◆ **ASSIGNMENT**
Repeat exactly the lines of the records below, starting at the line containing "Sports & Racing Cars" and ending at the line containing "new releases from our studio. Create a free". Leave the pictures out.
---------------
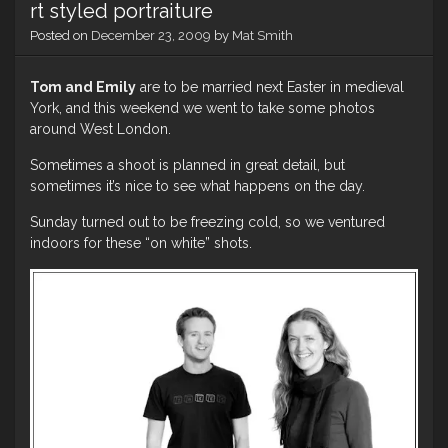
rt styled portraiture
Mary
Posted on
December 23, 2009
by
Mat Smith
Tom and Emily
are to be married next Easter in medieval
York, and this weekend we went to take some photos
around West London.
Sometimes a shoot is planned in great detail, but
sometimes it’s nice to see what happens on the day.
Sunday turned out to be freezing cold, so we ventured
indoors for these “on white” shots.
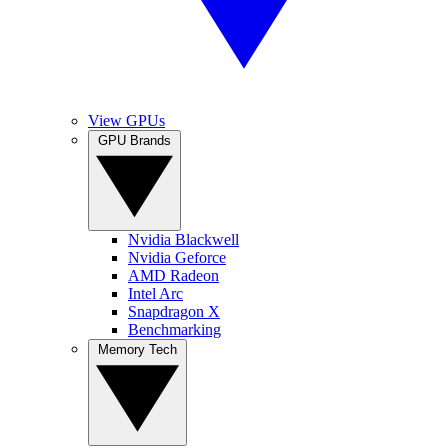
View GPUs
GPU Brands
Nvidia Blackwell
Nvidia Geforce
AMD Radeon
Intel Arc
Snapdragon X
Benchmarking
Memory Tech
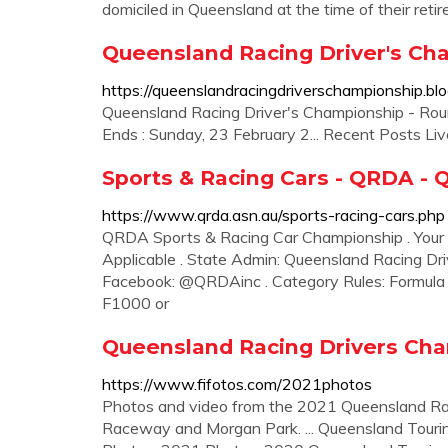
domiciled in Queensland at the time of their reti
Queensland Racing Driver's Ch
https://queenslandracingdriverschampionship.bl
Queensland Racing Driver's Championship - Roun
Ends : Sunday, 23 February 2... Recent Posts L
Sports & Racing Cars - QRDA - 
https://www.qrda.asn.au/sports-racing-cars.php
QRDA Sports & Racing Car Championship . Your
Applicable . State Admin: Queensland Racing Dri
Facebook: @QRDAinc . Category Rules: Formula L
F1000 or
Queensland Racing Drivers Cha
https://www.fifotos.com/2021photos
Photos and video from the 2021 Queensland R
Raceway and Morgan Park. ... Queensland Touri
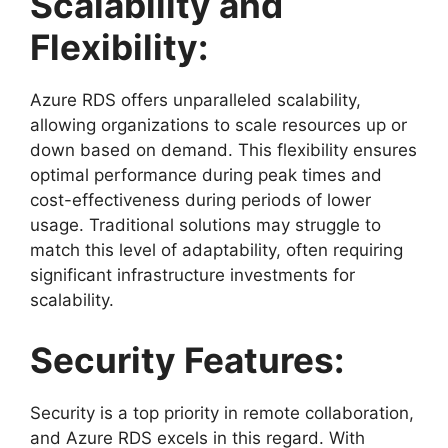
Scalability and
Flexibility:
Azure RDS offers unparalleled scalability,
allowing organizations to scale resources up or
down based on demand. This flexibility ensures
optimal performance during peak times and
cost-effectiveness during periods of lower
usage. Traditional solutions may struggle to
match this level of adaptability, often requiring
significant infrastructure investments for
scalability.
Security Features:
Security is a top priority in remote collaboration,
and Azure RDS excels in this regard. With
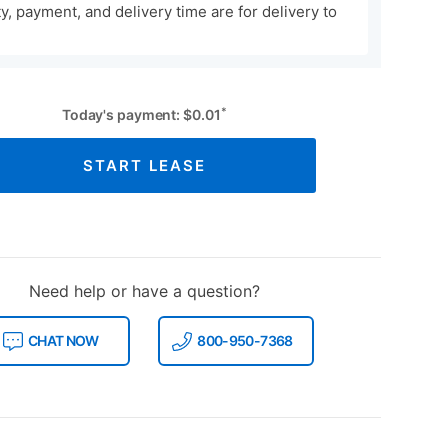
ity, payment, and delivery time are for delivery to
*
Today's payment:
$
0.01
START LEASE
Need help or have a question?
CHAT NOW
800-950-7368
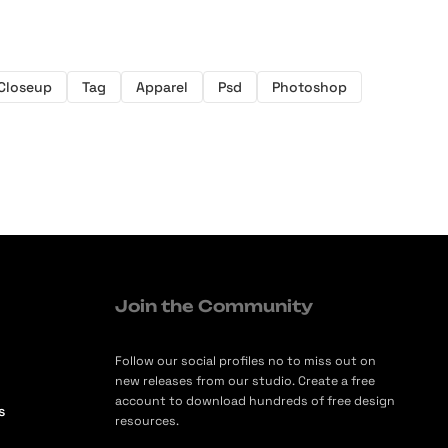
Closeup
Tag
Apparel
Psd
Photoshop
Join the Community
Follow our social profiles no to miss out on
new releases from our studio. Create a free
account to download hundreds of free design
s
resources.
---------------
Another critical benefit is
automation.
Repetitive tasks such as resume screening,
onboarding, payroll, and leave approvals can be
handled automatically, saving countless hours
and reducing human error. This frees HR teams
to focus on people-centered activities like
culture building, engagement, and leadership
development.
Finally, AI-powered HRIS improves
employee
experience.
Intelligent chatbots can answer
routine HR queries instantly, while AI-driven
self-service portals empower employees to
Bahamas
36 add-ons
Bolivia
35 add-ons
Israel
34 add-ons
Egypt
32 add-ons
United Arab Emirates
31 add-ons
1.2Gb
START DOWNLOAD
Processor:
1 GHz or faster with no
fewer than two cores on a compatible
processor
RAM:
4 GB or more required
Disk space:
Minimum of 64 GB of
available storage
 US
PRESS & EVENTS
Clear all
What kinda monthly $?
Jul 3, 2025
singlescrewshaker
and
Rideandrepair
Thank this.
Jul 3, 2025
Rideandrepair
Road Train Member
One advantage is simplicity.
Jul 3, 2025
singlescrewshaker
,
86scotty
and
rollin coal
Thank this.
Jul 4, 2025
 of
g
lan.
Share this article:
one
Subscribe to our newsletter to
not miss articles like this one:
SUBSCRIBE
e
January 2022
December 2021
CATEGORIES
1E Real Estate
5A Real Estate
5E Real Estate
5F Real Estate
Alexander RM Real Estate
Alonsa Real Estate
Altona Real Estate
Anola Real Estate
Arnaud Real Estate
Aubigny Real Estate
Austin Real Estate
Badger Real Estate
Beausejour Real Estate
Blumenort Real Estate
---------------
◆ **RESPONSE AREA**
Sports & Racing Cars - QRDA - 
https://www.qrda.asn.au/sports-racing-cars.php
QRDA Sports & Racing Car Championship . Your
Applicable . State Admin: Queensland Racing Dri
Facebook: @QRDAinc . Category Rules: Formula L
F1000 or
Queensland Racing Drivers Cha
https://www.fifotos.com/2021photos
Photos and video from the 2021 Queensland R
Raceway and Morgan Park. ... Queensland Touri
Scalability and
Flexibility:
Azure RDS offers unparalleled scalability,
allowing organizations to scale resources up or
down based on demand. This flexibility ensures
optimal performance during peak times and
cost-effectiveness during periods of lower
usage. Traditional solutions may struggle to
match this level of adaptability, often requiring
significant infrastructure investments for
scalability.
Security Features:
Security is a top priority in remote collaboration,
and Azure RDS excels in this regard. With
ity, payment, and delivery time are for delivery to
*
Today's payment:
$
0.01
START LEASE
Need help or have a question?
CHAT NOW
800-950-7368
Closeup
Tag
Apparel
Psd
Photoshop
Join the Community
Follow our social profiles no to miss out on
new releases from our studio. Create a free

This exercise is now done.